Pas d’embellie en matière de respect du temps de travail des internes, bien au contraire ! Une enquête dévoilée ce vendredi 1er mars par les syndicats d’internes – l’Isnar-IMG, l’Isni et la FNSIP-BM (pharmacie et biologie médicale, NDLR – révèle que les jeunes médecins en formation travaillent toujours plus en stage, avec une moyenne de 59 heures hebdomadaires toutes spécialités confondues.
À titre de comparaison, selon une enquête similaire de l’Isni, cette moyenne s’établissait à 58, 4 heures hebdomadaires en 2020. « Malgré les signaux d’alerte envoyés par les syndicats depuis plusieurs années, on se rend compte que rien ne change. Cela a même empiré. Il y a vraiment de quoi s’inquiéter », déplore Florie Sullerot, présidente de l’Isnar-IMG.
10 % des internes dépassent les 80 heures hebdomadaires !
L’enquête, réalisée auprès de 2 277 internes entre le 18 septembre et le 30 octobre 2023, révèle par ailleurs que 10 % des internes dépassent même les 80 heures par semaine. Les apprentis chirurgiens sont les plus exposés avec un temps de travail hebdomadaire moyen de 75 heures par semaine, dépassant parfois, pour certains, les 100 heures. Ils sont suivis des internes de gynécologie, d’ORL-chirurgie cervicofaciale, de réanimation puis de cardiologie.

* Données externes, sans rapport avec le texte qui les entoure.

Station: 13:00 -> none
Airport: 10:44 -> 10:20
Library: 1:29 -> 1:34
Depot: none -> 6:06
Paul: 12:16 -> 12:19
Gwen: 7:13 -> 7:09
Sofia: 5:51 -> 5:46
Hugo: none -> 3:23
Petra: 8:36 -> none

Les internes de médecine générale se situent, eux, à 50 heures de travail hebdomadaires en moyenne, en (légère) baisse par rapport à 2020 (52,27 heures par semaine).
Le problème des dérives du temps de travail se révèle massif puisque 80 % des futurs médecins dépassent le maximum légal fixé par une directive européenne, à 48 heures hebdomadaires. En 2020, 70 % des internes allaient au-delà de ce seuil. De pire en pire, donc, selon les déclarations des internes.

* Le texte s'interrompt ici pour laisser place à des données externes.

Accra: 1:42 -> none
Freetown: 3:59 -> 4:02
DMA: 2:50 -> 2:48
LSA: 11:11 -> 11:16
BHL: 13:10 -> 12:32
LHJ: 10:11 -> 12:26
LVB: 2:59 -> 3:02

Finalement, seules trois spécialités (santé publique, médecine nucléaire et médecine du travail) ne dépassent pas les seuils maximum autorisés.
Repos de sécurité, situations très inégales
Concernant cette fois le repos de sécurité, obligatoire depuis 2002 pour tout travail de nuit effectué à partir de 21 heures, les syndicats observent un léger mieux, bien que cette règle obligatoire soit encore respectée de manière « très inégale » selon les CHU. « En 2023, ce repos semble être désormais acquis pour la plupart des gardes, puisque 84 % des internes déclarent en bénéficier systématiquement », lit-on. Cependant, lorsqu’il s’agit d’une demi-garde de nuit, ce chiffre chute à 43 % des internes.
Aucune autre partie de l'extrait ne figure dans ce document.